I saw this on Twitter this week, and it blessed me.  As we get a new administration in the White House, I’ll continue to do what I have always done. Here is a list of 9 great spiritual habits that will be very effective for God’s Church in the coming years:

Be faithful to God.
Be bold that the Bible is authoritative.
Be ardent to pursue moral excellence.
Be unconditionally in loving others.
Be fervent in prayer.
Be ready to service.
Be desperate for the Spirit’s filling.
Be quick with a Gospel witness.
Be joyful in your salvation.[1]

I’m not sure what the next few years will hold.  I am concerned about matters of religious freedom, the sanctity of both life and marriage.  I worry about the control and power of a big government.  However, I am not worried about the Body of Christ.  I will keep my faith firmly rooted and established in Jesus.  I will love God with all my heart and love others as Christ has loved me.  I will stand for the truth of Scripture no matter the cost.  I absolutely love the United States of America and pray for her daily.  I will pray for my President, and I all lead the people under my care well. 

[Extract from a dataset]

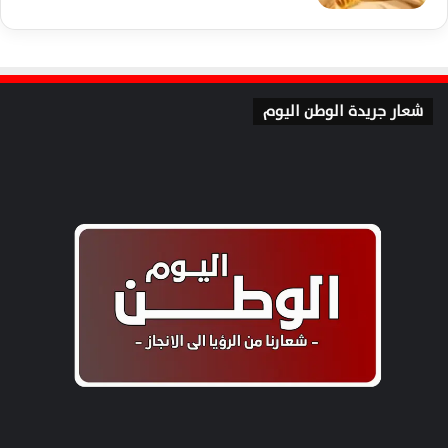
شعار جريدة الوطن اليوم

On Sunday, our Associate Pastor of Worship and the Worship team led us in a wonderfully moving time of worship.  Two songs they sang stuck in my heart and gave me a lot of comfort during these difficult days. “In Christ Alone” by Keith and Kristyn Getty is currently one of my favorite songs.  The last verse was especially meaningful to me.

No guilt in life, no fear in death
This is the power of Christ in me
From life’s first cry to final breath
Jesus commands my destiny
No power of hell, no scheme of man
Could ever pluck me from his hand
‘Til he returns or calls me home
Here, in the power of Christ, I stand

Isn’t that a good word for Jesus’ Body?  It is a reminder that no scheme of man could ever pluck me from His hand.  It is in the power of Christ we’ll take our stand.  The other song we sang was “Christ, The Sure and Steady Anchor” by Matt Papa.  The title alone is such a comfort to my soul.  Read a few of these lyrics and allow them to be a hope and anchor for your weary soul.

Christ the sure and steady Anchor
In the fury of the storm
When the winds of doubt blow through me
And my sails have all been torn

In the suffering, in the sorrow
When my sinking hopes are few
I will hold fast to the Anchor
It shall never be removed

Christ the sure of our salvation
Ever faithful, ever true
We will hold fast to the Anchor
It shall never be removed

During uncertain times, Jesus is our sure and steady anchor.  He alone is our hope.  Anchor fast to Him.  Stand in the power of Christ.  Love God more than anything in this world and love others more than you love yourself.  The Church has survived for nearly 2000 years. The next four will not be her demise.  Jesus is Lord and King.